A revolutionary slogan that we had learned in a fourth-grade American history class was, “Taxation without representation is tyranny!” And yet the government created by the American Revolution went on to rule tyrannically over the city of Washington. Nonetheless, as an adult, I chose to live in that city. Moreover, I was quite happy there.

As a resident of Washington, I still enjoyed the freedoms guaranteed by the Bill of Rights of the United States Constitution. In 1996, I gave up those freedoms completely, by going to live in the country to the north.

I had already visited Canada by bicycle in 1994, before moving to DC. Canada had its own pleasures, and its own freedoms. While living there, I was amused to learn a characterization of Canadians as Americans who had chosen not to rebel against Britain.

In 2000, I came to live in a land of Greeks who had chosen to embrace Islam. Turkey was the homeland of Homer, whom I had read at school and in college. Thales and Heraclitus had lived here. In Turkey were the cities of Nicaea, Constantinople, Ephesus, and Chalcedon: the sites of the seven General Councils, which I had studied in an eleventh-grade course called Christian Ideas. Those councils decided what was dogma and what was heresy. The same spirit lives in the Turkish state today, where people are held in prison, awaiting trial, for the heresy of preaching peace while the state wages war.

I am confronted by questions like those that I faced when moving to Washington, and then to Canada. Do I believe in freedom? One aspect of freedom is the rule of law. This is a certain predictability, or rather trust, coming from a tacit agreement to certain conventions. In Turkey today, the rule of law is in doubt. At least there seem to be many people whose support is not for the rule of law, but for the rule of one strong man, whose countenance is not benevolent.

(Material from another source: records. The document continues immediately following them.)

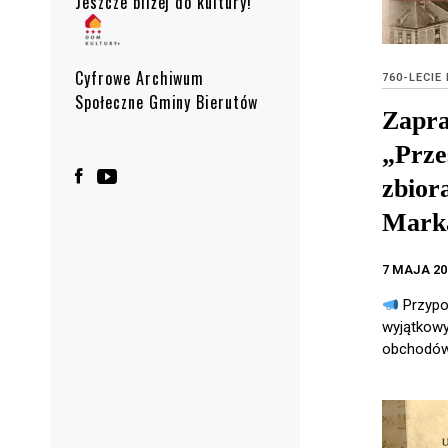
Jeszcze bliżej do kultury!
Cyfrowe Archiwum
760-LECIE
Społeczne Gminy Bierutów
Zapra
„Prze
zbior
Mark
7 MAJA 20
Przypo
wyjątkow
obchodów 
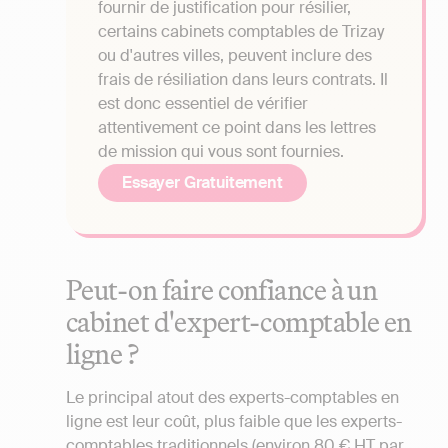
fournir de justification pour résilier,
certains cabinets comptables de Trizay
ou d'autres villes, peuvent inclure des
frais de résiliation dans leurs contrats. Il
est donc essentiel de vérifier
attentivement ce point dans les lettres
de mission qui vous sont fournies.
Essayer Gratuitement
Peut-on faire confiance à un
cabinet d'expert-comptable en
ligne ?
Le principal atout des experts-comptables en
ligne est leur coût, plus faible que les experts-
comptables traditionnels (environ 80 € HT par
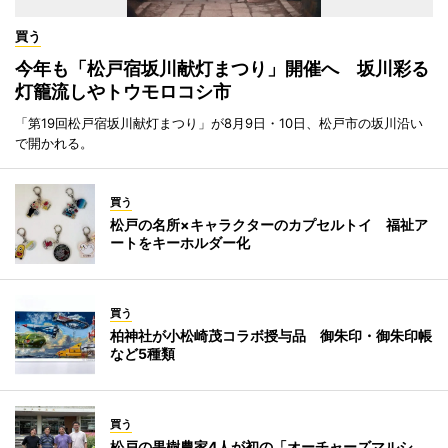
買う
今年も「松戸宿坂川献灯まつり」開催へ 坂川彩る
灯籠流しやトウモロコシ市
「第19回松戸宿坂川献灯まつり」が8月9日・10日、松戸市の坂川沿い
で開かれる。
買う
松戸の名所×キャラクターのカプセルトイ 福祉ア
ートをキーホルダー化
買う
柏神社が小松崎茂コラボ授与品 御朱印・御朱印帳
など5種類
買う
松戸の果樹農家4人が初の「オーチャーズマルシ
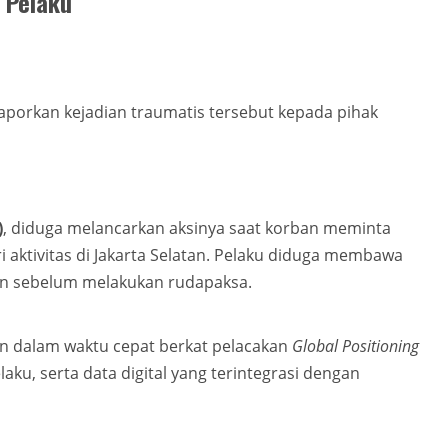
 Pelaku
laporkan kejadian traumatis tersebut kepada pihak
)
, diduga melancarkan aksinya saat korban meminta
ri aktivitas di Jakarta Selatan. Pelaku diduga membawa
an sebelum melakukan rudapaksa.
n dalam waktu cepat berkat pelacakan
Global Positioning
aku, serta data digital yang terintegrasi dengan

Why then live here? I am paid by the Turkish state to teach and create mathematics: is it right to accept this payment? In fact I do not think I would improve the country by leaving. If the state should happen to decide otherwise, than I suppose I shall be forced to leave. Meanwhile, I am in fact doubtful that my own life would improve by leaving.

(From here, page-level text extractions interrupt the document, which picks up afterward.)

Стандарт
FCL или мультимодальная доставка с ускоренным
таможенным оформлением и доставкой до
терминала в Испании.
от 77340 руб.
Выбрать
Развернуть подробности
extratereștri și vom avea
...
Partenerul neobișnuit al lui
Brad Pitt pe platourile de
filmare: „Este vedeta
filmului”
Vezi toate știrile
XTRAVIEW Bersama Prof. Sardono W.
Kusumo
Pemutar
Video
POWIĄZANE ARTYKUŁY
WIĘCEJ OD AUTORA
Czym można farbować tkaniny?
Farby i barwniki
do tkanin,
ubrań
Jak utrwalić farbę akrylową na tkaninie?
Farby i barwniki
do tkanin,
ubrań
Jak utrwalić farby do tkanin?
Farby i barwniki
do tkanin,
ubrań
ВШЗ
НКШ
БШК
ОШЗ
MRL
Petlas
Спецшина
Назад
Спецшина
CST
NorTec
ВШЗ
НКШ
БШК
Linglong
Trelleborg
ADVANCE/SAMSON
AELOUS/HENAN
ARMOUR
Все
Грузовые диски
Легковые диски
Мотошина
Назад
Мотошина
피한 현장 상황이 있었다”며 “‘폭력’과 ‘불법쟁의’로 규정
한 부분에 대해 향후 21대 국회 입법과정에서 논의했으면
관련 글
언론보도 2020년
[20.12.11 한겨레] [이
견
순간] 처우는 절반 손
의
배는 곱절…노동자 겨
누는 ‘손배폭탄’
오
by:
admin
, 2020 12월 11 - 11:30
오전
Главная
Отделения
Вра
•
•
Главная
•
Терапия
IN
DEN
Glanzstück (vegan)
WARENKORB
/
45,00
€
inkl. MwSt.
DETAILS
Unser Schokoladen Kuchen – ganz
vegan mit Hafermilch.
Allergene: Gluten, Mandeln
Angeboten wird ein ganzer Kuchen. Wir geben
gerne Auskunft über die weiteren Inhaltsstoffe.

I do not remember the context; but at school once, a chaplain told us a story, which I came to know later as one of the “101 Zen Stories” in Zen Flesh, Zen Bones:

Buddha told a parable in a sutra:

A man traveling across a field encountered a tiger. He fled, the tiger after him. Coming to a precipice, he caught hold of the root of a wild vine and swung himself down over the edge. The tiger sniffed at him from above. Trembling, the man looked down to where, far below, another tiger was waiting to eat him. Only the vine sustained him.

Two mice, one white and one black, little by little started to gnaw away the vine. The man saw a luscious strawberry near him. Grasping the vine with one hand, he plucked the strawberry with the other. How sweet it tasted!

I do not recall what the chaplain made of this parable. I think he remarked on the abrupt ending. In adolescence, I thought of the story when trying to seize pleasure from the general anxiety of life; but my psychiatrist gave me the impression that I was just avoiding my problems.

There may be some deeper message in the Buddha’s parable. For all I know, it is a warning against frivolous distractions. But I don’t think I could read the parable to my students and tell them, “This is why you should put your mobiles away!” Today I take the parable as simple recognition that it is indeed possible to enjoy life, even under the most perilous of circumstances.

In Turkey today, when asked, “How are you?” one is reluctant to say simply “Fine!” It’s more like, “Fine—well, you know …” or “Fine, considering …” But one may indeed be fine. One may savor the sweet strawberries of life. One of these strawberries is the Istanbul Film Festival.

When we still lived in Ankara, Ayşe and I sometimes travelled to Istanbul for the festival. According to my notes in the catalogue, in 2002 we saw eleven festival movies. By their names alone, or by their descriptions in the catalogue, I am reminded only of good experiences.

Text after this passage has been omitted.